Problem writing character to text file

keb1965 · Feb 1, 2010

I have a need to write a character to a text file. Currently I am writing the file using a streamwriter and I have tried everything I can imagine, but I cannot get a single character "°" to write to the file properly. If I put it as a bit of text it is converted to "Â°" and this causes additional problems when the data has to be re-evaluated with another program.

I tried writing it as a string initially, then I tried writing it as a character, but regardless, each time it turns out the same.

I'd appreciate any help

Thanks

JohnH · Feb 1, 2010

That depends what encoding you are using, and in what context the problem occurs. For example most .Net text file tools uses Utf8 encoding by default, so if I for instance if I copy the char you posted and write it to a text file I can also read it back or view it in Notepad without problems. You have to explain some more and post some relevant code methinks.

keb1965 · Feb 1, 2010

This is a relatively simple file writing function that takes a string() and writes each line out to a file.

The strings, built within code is something similar to this:
"01-28-2010,12:11:38,N 38°51'41.0616",W 94°49'38.9712",0.5mph,253.2°,983ft"

Everything works great, with the exception of the writing portion. It outputs the data as:
"01-28-2010,12:11:38,N 38Â°51'41.0616",W 94Â°49'38.9712",0.5mph,253.2Â°,983ft"

As you can see there are added characters in the string.

VB.NET:

    Public Shared Function WriteToFile(ByVal FileName As String, ByVal lines() As String) As Boolean
        Try
            Dim sw As New System.IO.StreamWriter(FileName)
            Dim X As Integer = 1
            Do While X <= UBound(lines)
                sw.Write(lines(X))
                X += 1
            Loop
            sw.Close()
            Return True
        Catch ex As Exception
            Return False
        End Try
    End Function

I have checked to see if perhaps I was not creating the string properly, and each time I received similar results.
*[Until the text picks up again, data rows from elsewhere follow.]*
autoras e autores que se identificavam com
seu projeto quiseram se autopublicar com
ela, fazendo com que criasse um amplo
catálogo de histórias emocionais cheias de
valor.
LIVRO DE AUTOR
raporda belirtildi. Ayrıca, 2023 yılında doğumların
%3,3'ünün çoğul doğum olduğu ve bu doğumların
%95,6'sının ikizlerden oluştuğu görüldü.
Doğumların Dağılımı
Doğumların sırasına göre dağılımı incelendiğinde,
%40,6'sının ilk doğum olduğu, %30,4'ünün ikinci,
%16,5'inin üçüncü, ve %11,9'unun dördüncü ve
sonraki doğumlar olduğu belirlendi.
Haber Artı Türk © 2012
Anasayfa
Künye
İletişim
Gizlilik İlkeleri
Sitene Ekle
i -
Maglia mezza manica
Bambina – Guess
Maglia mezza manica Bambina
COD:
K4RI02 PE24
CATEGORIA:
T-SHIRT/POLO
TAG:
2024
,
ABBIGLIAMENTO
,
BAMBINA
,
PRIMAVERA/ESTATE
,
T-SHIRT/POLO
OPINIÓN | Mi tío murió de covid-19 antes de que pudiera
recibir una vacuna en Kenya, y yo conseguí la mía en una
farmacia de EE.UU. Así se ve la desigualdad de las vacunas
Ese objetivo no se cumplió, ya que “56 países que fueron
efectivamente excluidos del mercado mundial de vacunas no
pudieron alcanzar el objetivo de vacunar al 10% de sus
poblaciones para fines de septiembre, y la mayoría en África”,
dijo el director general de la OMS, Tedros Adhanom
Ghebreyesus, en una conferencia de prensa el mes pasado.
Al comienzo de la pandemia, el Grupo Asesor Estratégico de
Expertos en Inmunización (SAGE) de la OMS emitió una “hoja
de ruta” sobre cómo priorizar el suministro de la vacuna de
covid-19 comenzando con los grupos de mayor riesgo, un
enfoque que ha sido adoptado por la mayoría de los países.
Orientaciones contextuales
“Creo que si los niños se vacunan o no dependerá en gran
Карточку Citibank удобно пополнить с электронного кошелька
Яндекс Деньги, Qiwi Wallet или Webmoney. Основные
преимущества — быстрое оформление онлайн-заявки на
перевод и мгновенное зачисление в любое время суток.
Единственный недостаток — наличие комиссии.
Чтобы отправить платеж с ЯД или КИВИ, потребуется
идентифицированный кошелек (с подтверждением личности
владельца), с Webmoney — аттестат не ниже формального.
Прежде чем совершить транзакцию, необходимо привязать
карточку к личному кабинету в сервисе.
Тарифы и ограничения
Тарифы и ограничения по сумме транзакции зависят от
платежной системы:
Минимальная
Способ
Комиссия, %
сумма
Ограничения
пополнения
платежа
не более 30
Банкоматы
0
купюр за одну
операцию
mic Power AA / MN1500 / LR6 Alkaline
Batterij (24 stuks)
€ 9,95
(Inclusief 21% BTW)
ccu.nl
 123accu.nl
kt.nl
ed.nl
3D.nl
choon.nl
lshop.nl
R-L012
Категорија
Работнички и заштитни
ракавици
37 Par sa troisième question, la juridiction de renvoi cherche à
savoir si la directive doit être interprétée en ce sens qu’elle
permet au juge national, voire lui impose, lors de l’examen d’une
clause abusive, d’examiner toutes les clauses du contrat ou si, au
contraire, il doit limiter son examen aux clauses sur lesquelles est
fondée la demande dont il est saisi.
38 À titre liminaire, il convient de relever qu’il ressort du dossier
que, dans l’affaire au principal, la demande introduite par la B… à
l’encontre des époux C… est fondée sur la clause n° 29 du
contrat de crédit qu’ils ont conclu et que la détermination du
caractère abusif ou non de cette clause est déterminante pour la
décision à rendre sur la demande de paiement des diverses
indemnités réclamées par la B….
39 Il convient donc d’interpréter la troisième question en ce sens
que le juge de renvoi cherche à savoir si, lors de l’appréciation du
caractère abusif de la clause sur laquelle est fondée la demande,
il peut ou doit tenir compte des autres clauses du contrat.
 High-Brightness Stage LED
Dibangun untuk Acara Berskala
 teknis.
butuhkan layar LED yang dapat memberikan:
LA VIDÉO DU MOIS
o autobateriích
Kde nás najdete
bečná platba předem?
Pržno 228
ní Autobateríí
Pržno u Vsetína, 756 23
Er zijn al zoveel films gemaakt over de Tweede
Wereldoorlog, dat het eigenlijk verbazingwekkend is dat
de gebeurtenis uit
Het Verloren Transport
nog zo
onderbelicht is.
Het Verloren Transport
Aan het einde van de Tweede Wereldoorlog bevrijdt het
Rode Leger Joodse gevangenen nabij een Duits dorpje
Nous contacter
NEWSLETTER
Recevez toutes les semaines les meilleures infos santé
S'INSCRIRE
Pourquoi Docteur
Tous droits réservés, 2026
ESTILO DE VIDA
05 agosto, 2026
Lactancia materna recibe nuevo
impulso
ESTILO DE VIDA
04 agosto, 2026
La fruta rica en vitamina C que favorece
I have tried these various permutations in the event there was something amis in the string building:

VB.NET:

MyString = MyString & Chr(176)
MyString = MyString & "°"
MyString = MyString & Chr(Asc("°"))

Finally I resorted to writing the lines as binary and got similar results, but with the added problem that every character is now prepended with hex 01.
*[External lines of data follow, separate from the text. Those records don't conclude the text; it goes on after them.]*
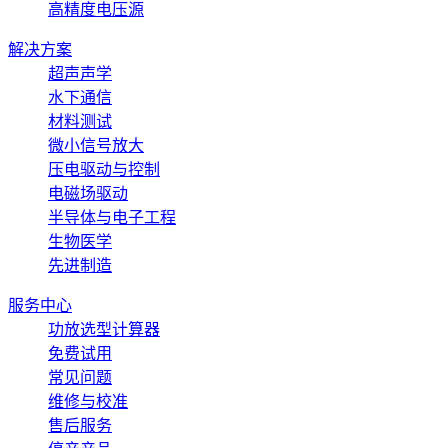
高精度电压源
解决方案
超声声学
水下通信
材料测试
微小信号放大
压电驱动与控制
电磁场驱动
半导体与电子工程
生物医学
先进制造
服务中心
功放选型计算器
免费试用
常见问题
维修与校准
售后服务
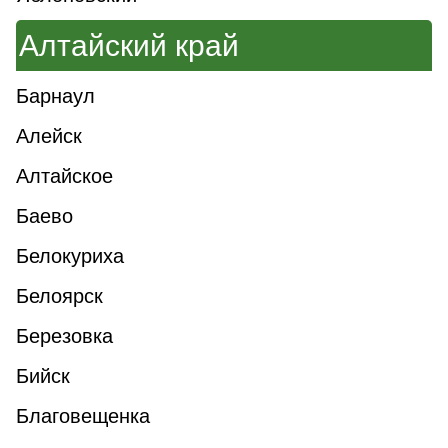
Алтайский край
Барнаул
Алейск
Алтайское
Баево
Белокуриха
Белоярск
Березовка
Бийск
Благовещенка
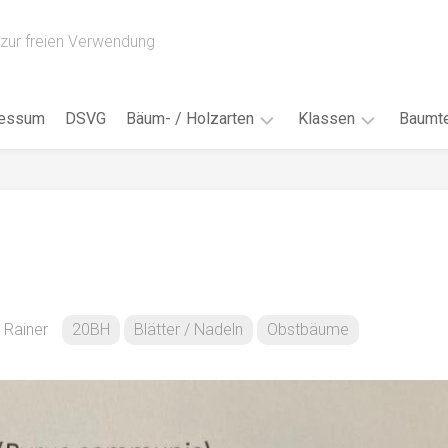
zur freien Verwendung
ressum
DSVG
Bäum- / Holzarten
Klassen
Baumte
Obstbäume
16AH
Blät
/
Tropenhölzer
16BH
Nad
Ahorn
17AF
Blüt
/
Birke
17AH
Früc
Buche
18AF
n Rainer
20BH
Blätter / Nadeln
Obstbäume
Bor
/
Douglasie
17BH
Rind
Eibe
18AH
Kno
Eiche
18BH
Habi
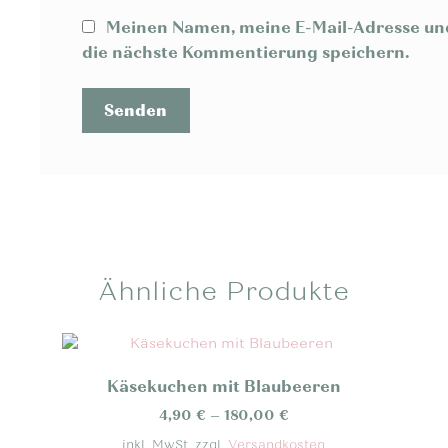
Meinen Namen, meine E-Mail-Adresse und
die nächste Kommentierung speichern.
Ähnliche Produkte
Käsekuchen mit Blaubeeren
4,90
€
–
180,00
€
inkl. MwSt.
zzgl.
Versandkosten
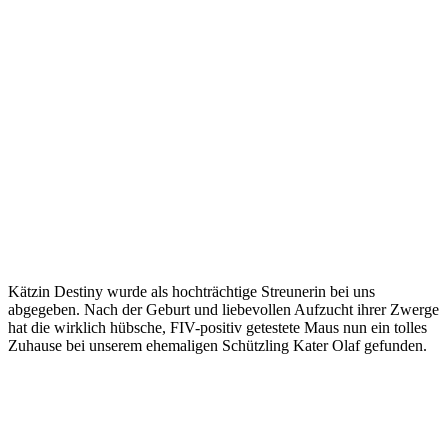
Kätzin Destiny wurde als hochträchtige Streunerin bei uns
abgegeben. Nach der Geburt und liebevollen Aufzucht ihrer Zwerge
hat die wirklich hübsche, FIV-positiv getestete Maus nun ein tolles
Zuhause bei unserem ehemaligen Schützling Kater Olaf gefunden.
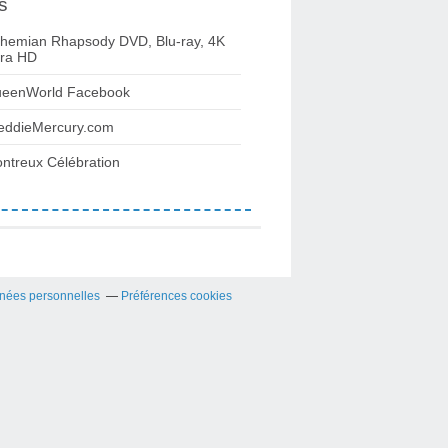
s
hemian Rhapsody DVD, Blu-ray, 4K
tra HD
eenWorld Facebook
eddieMercury.com
ntreux Célébration
nées personnelles
Préférences cookies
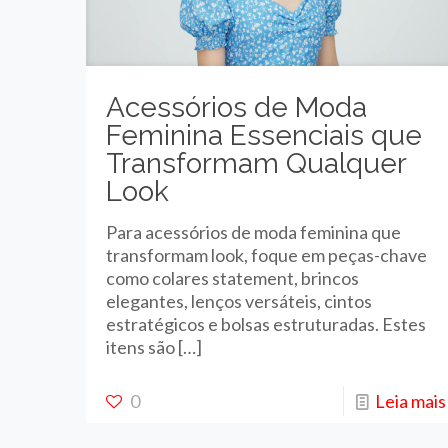
Acessórios de Moda
Feminina Essenciais que
Transformam Qualquer
Look
Para acessórios de moda feminina que
transformam look, foque em peças-chave
como colares statement, brincos
elegantes, lenços versáteis, cintos
estratégicos e bolsas estruturadas. Estes
itens são
[…]
0
Leia mais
I suppose I could run the entire string through a single character byte and write that single byte out to the file, but that is so inefficient.

I have also used every encoding option available and still no dice

Also, when viewing the file with notepad, the error isn't evident, it is only when processing the file contents with another program that I became aware of the issue.

If you view the files in VIM or with a binary viewer, you can see the additional characters.

JohnH · Feb 1, 2010

What do you get if you output "°" as Utf8 and read it as back as Utf7? You'll never guess it was "Â°"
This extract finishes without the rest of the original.